• _Directions_:
Only the lines containing the string "Politics" are needed; copy all of them from the listing.

• _Data_:
▼
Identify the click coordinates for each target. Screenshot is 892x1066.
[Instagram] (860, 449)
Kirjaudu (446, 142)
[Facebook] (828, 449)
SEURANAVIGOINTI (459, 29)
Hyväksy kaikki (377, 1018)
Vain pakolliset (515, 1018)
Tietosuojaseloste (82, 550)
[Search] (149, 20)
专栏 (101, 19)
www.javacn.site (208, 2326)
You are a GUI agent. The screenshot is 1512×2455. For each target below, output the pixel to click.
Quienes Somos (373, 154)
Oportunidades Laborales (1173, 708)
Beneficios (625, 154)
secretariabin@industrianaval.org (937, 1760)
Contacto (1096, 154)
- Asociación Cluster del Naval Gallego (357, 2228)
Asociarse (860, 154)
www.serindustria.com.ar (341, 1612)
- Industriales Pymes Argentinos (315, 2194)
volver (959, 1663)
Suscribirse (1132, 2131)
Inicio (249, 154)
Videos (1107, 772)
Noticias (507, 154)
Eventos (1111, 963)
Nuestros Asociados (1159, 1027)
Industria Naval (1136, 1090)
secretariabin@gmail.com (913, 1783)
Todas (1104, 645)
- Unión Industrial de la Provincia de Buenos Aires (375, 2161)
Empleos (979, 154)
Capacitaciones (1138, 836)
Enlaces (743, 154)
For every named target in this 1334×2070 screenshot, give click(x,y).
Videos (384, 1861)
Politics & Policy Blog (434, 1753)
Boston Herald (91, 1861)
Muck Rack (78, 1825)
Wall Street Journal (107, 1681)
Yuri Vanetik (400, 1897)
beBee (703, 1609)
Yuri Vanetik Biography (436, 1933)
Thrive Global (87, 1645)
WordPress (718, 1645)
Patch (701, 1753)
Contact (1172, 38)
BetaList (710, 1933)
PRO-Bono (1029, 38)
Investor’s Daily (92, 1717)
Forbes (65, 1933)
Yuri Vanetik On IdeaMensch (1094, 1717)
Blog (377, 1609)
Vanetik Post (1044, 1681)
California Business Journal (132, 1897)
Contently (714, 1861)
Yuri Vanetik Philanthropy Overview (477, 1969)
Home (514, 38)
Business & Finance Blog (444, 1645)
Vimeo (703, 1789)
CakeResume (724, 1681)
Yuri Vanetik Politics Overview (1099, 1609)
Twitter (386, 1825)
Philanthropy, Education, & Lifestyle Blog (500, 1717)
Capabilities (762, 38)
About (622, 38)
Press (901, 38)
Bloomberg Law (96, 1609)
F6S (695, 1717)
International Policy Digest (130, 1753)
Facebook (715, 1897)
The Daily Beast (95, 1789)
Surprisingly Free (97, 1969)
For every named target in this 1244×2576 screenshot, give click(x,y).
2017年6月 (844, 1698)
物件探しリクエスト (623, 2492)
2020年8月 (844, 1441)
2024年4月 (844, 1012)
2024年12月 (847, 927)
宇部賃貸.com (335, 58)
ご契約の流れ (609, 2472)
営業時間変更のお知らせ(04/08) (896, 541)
▲
• _Final answer_:
Politics & Policy Blog (434, 1753)
Yuri Vanetik Politics Overview (1099, 1609)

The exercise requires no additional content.